At trial, Ramsdell sought to vary the terms of the October 1 Agreement by proving that during negotiations on the written agreement, the parties had entered an oral agreement that Ramsdell would still have a claim for the standby damages, notwithstanding the written release. The district court held that the claim was released, since the October 1 Agreement did not exclude the standby claim from the release. Slip op. at 15. See S.D. Codified Laws § 53—8—5 (1980) (codifying parol evidence rule). Ramsdell now argues that even though the alleged oral agreement is otherwise excludable under the parol evidence rule, it is nevertheless admissible because the written release was induced by fraud. The only fraud Ramsdell points tp is the alleged oral side agreement, which supposedly directly contradicted the terms of the written release. As did the defendant in Moncur v. Jones, 72 S.D. 202, 31 N.W.2d 759 (1948), Ramsdell “says that the settlement agreement is as it should have been but that by another deal it was orally agreed that the parties should treat the subject matter not at all in accordance with the plain meaning of the written expressions. We think that [it] cannot by this approach destroy the effect of [its] written memorial_” Id. 31 N.W.2d at 764-65. The district court did not err in holding that Ramsdell’s claim of a side agreement contradicting the written agreement was barred by the parol evidence rule.
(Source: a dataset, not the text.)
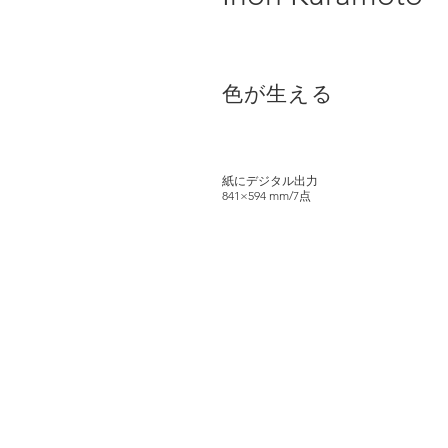
色が生える
紙にデジタル出力
841×594 mm/7点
We affirm the district court’s order in all respects, except that we remand for the district court to clarify its holding on Lam-ro’s claim for $13,513.13 on the Line Item 311(4) subcontract. We retain jurisdiction of this appeal for further consideration when the district court files its further findings with the Clerk of this Court. See Miller, 851 F.2d at 206.

. Schultz also entered a contract for part of the project with Morris Construction. The Morris contract resulted in another Miller Act claim, which we have recently decided. United States ex rel. Morris Const. v. Aetna Cas. Ins. Co., 908 F.2d 375 (8th Cir.1990).